- Born: November 27, 1932 New York City, New York
- Died: April 27, 2007 (aged 74) New York City
- Occupation: Artist

= Eddie Boros =

Eddie Boros (November 27, 1932 – April 27, 2007) was an American artist, known primarily for building the Tower of Toys in a community garden in Manhattan's East Village.

==Biography==
Boros was born in New York on November 27, 1932, the middle son of two Hungarian immigrants, a house painter and a seamstress. He grew up in the same apartment he was living in when he died.

Boros served in the U.S. Army during the Korean War, but because of his pacifism he was assigned to tree planting.

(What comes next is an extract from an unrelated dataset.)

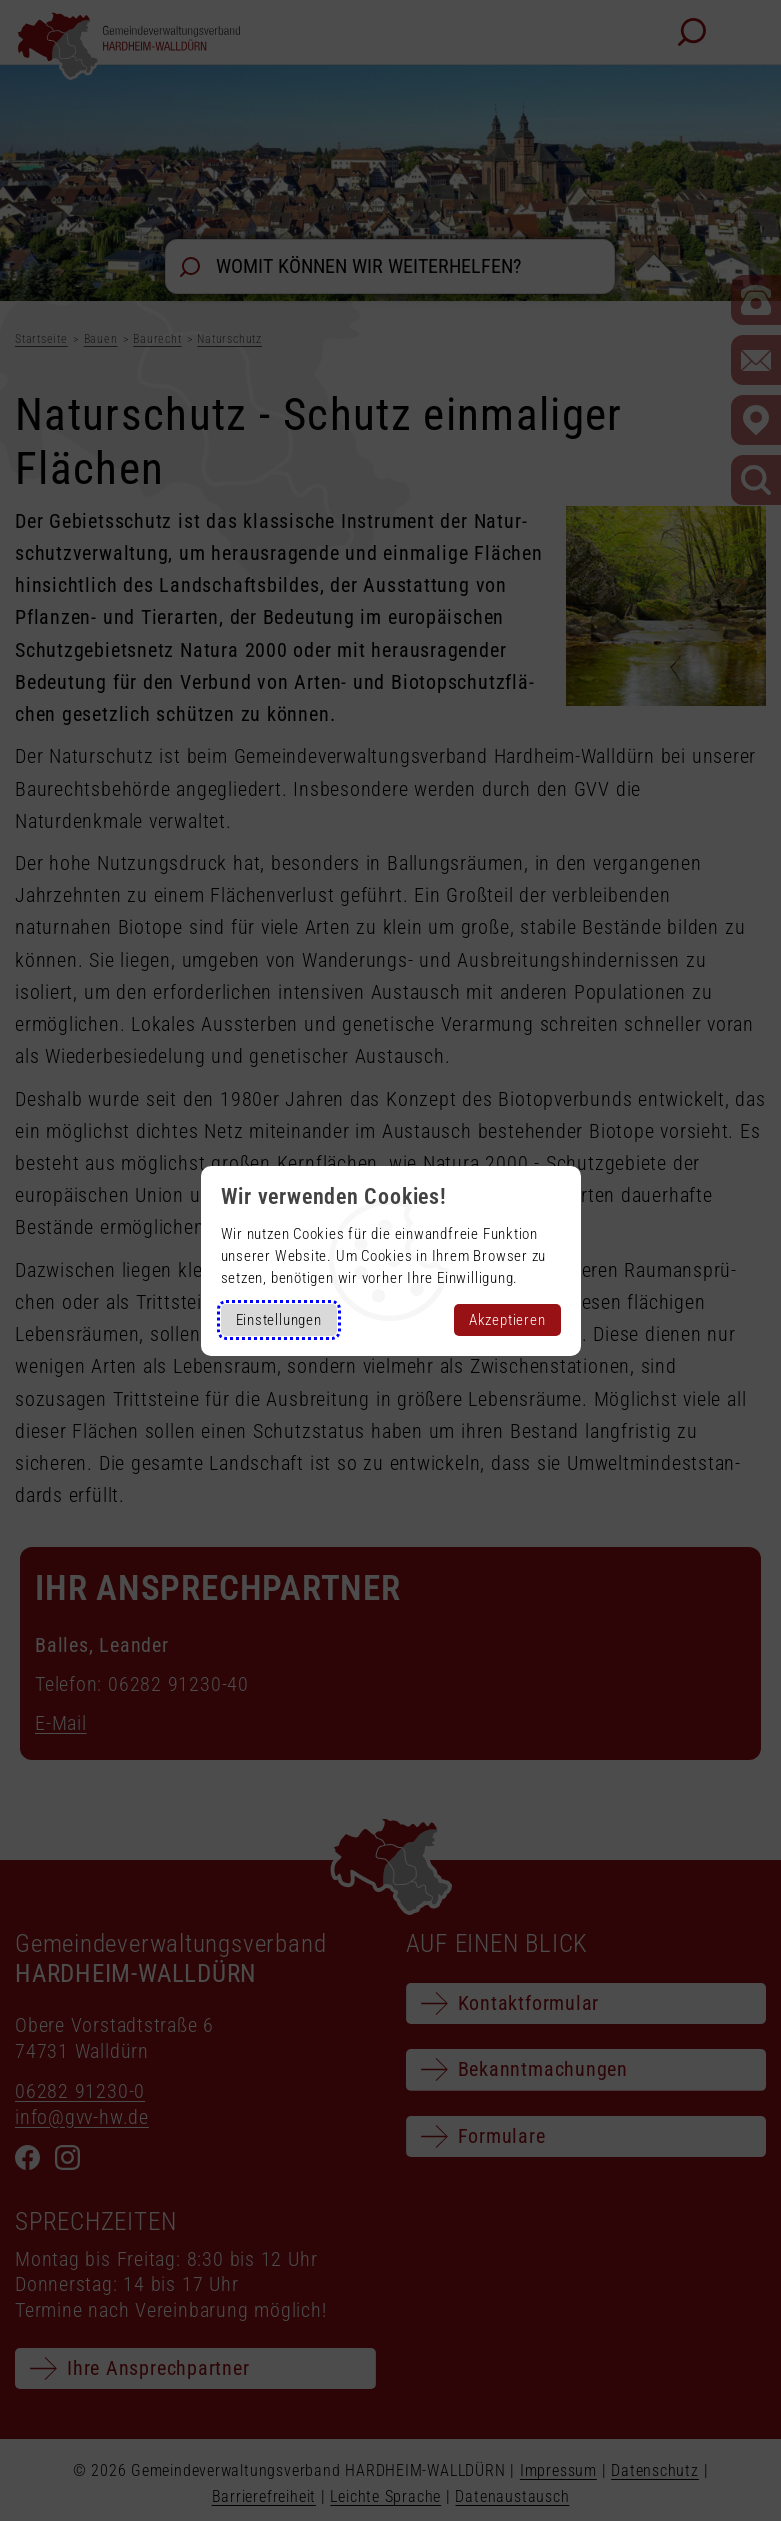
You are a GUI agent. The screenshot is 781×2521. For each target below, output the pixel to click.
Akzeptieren (507, 1320)
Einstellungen (279, 1320)
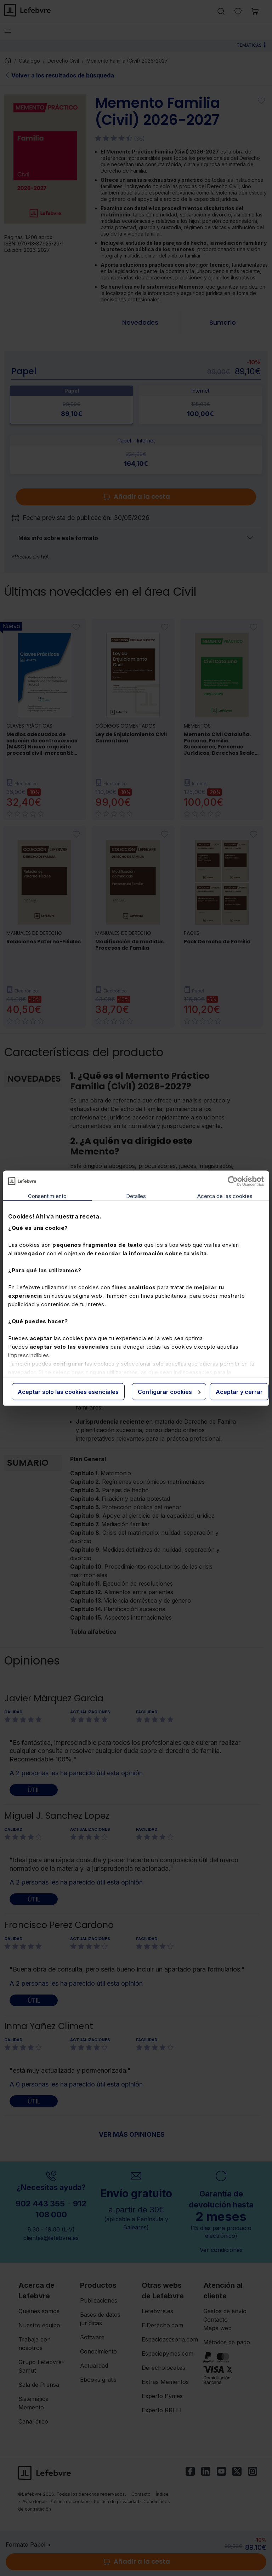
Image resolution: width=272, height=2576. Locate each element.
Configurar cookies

He began building his tower out of scrap wood in 1985 after installing wood sculptures randomly around the community garden. He was asked by other community gardeners to restrict his installations to his own plot. In 1994 a documentary about the tower premiered on PBS television stations. Over time, the tower grew to a height of 65 feet and was covered with a variety of toys. The tower appeared in the opening credits for the television show NYPD Blue and also appeared in the musical RENT.

Boros died at the age of 74 while recuperating from having both legs amputated above the knee. He died at Mary Immaculate Hospital after his relatives allegedly found him to be malnourished at the VA hospital he had been sent to in St. Albans, Queens.

Part of the 12th Annual Lower East Side Festival for the Arts was dedicated to Boros' memory.